Secretary of Housing and Urban Development (HUD) Dr. Ben Carson today discussed how the government and home builders can work together to tackle the nation’s affordability crisis in an address to the National Association of Home Builders (NAHB) Board of Directors during its annual meeting in Las Vegas.
“Few conditions afflict the hearts of Americans as much as a shortage of affordable homes,” said Carson. “By aligning the conditions for increased affordable housing supply with the best interests of home buyers, builders, innovators and regulators, we can unlock the production of more affordable homes for countless American families in the years to come.”

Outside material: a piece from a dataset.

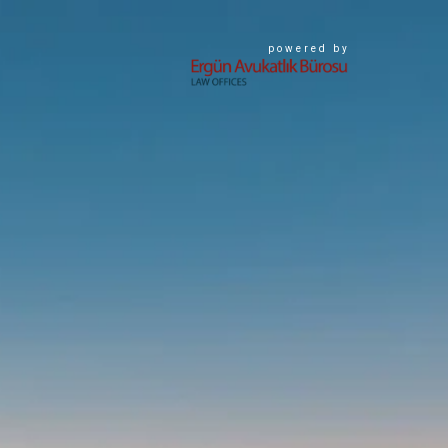
powered by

The HUD secretary stressed the importance of reducing regulatory costs, stating that he often cites NAHB research that shows nearly 25 percent of the cost of a single-family home stems from federal, state and local regulations and that the cost is even higher for multifamily development.
“We are looking into ways that would incentivize local officials to cut back on archaic state and local regulatory barriers, such as outmoded zoning and land use restrictions,” said Carson. “The free market may be guided by an ‘invisible hand,’ but unnecessary government and regulatory barriers act like ‘invisible handcuffs.’ It’s time to untie the hands of our nation’s home builders by putting the ‘free’ back into the free market.”
In a move that will help spur the production of badly needed apartment units, Carson announced that HUD’s Office of Multifamily Housing Programs is expanding the Low Income Housing Tax Credit Pilot Program into the agency’s New Construction and Substantial Rehabilitation loan products with the publication of a new notice. This will make it easier for builders to use FHA-insured loans to finance Low Income Housing Tax Credit projects.
As chairman of the White House Opportunity and Revitalization Council, Carson spoke about opportunities for builders and other private sector participants to invest in opportunity zones, which are designed to incentivize economic development in under-served communities. Developers may use a Qualified Opportunity Zone Fund to help fund projects that could help increase residential housing within the designated opportunity zone.
“Homeownership is the most powerful mechanism for wealth creation in our nation,” said Carson. “Both HUD and NAHB share a common mantra: homes are not just roofs over people’s heads, they are at the heart of building communities. If we continue to align our efforts to ensure safe, fair and affordable housing is within reach for all Americans, we can build a better America with you.”
Before addressing NAHB’s board members, Carson participated in the 75th anniversary of the International Builders’ Show by touring the latest building products and innovations on the exhibit floor.